While many can come up with an entire textbook of reasons for the intractable conflict, climate change is almost never mentioned. Friedman claims the two are inextricably linked. He points to the fact that Syria experienced a particularly severe drought three years leading up to the dawn of the revolution. According to a 2015 study published by the Proceedings of the National Academy of Sciences, between 2007 and 2010 surface temperature in the region steadily increased, while rainfall dropped. This had huge impacts on food security and production. For the first time in decades, the Syrian government was importing wheat because of shortages. Widespread crop failure was experienced all over the country. Prices for basic goods skyrocketed, and as many as 1.5 million rural citizens fled to urban centers. The government, ruled by Bashar al-Assad, was now becoming more unstable. Assad was dealing with food and water shortages. Added onto that was the mounting dissent against Middle Eastern governments surrounding Syria, also known as the Arab Spring. The intense migration of rural citizens into the cities leading up to 2010 magnified the social stresses already felt by the Bashar al-Assad government. It might have even been the tipping point. Within a year the entire country would fall into chaos. Almost five years later, the conflict shows no signs of letting up.

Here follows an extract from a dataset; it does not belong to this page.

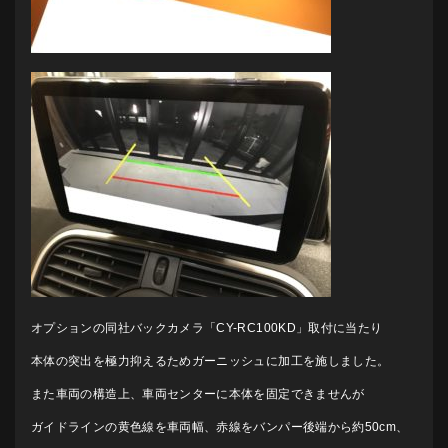
オプションの同社バックカメラ「CY-RC100KD」取付に当たり
本体の突出を極力抑えるためガーニッシュに加工を施しました。
また車両の構造上、車両センターに本体を固定できませんが
ガイドラインの黄色線を車両幅、赤線をバンパー後端から約50cm、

It is easy to forget that those of us in San Francisco are also experiencing a drought. Apart from the 5-minute shower timers in the university dorms and the “Brown is the New Green” campaign signs, our overall lifestyle has not changed. Students can still go to the cafeteria and grab raspberries imported from Mexico. If we are thirsty, there is water readily available across campus. As if we could not get any luckier, our government was not built on the same rocky foundation similar to that of Assad’s (CIA World Factbook shows a 1970 coup d’état placed Bashar’s father, Hafez al-Assad into power; Bashar would later presume power in 2000). America has a strong democratic tradition combined with plentiful resources. It is a luxury that we San Franciscans can go through a drought similar in magnitude to Syria’s, yet still carry on our lives normally. However, we must utilize this luxury responsibly. It is a double-edged sword that we must pick up on the right side. Since our daily lives do not include barrages of rockets raining down on us, we have the time and space to effectively combat climate change. Compared to a Syrian citizen, our lives are fairly distraction free on a macroscale. It is with this incredible fortune that San Francisco can be a great example for the rest of the world in combatting climate change. We have the stability and resources where others do not.
Towards the end of Friedman’s discussion, he claimed that if you “change America you change the world.” As he puts it, America is the “Archimedes point” of global change. This is not to say we have all the right answers. We get things wrong, too. But as residents of an incredibly privileged and fortunate city, it is our duty to recognize our unique position in the world. We must realize we have the freedom to combat climate change while others don’t have the infrastructure nor the support to do so . I urge all of San Francisco to start using our great innovative base to implement change. Whether that is choosing to compost, or dreaming of the next Tesla Motors, our city and country has the advantage in becoming the driving force against climate change.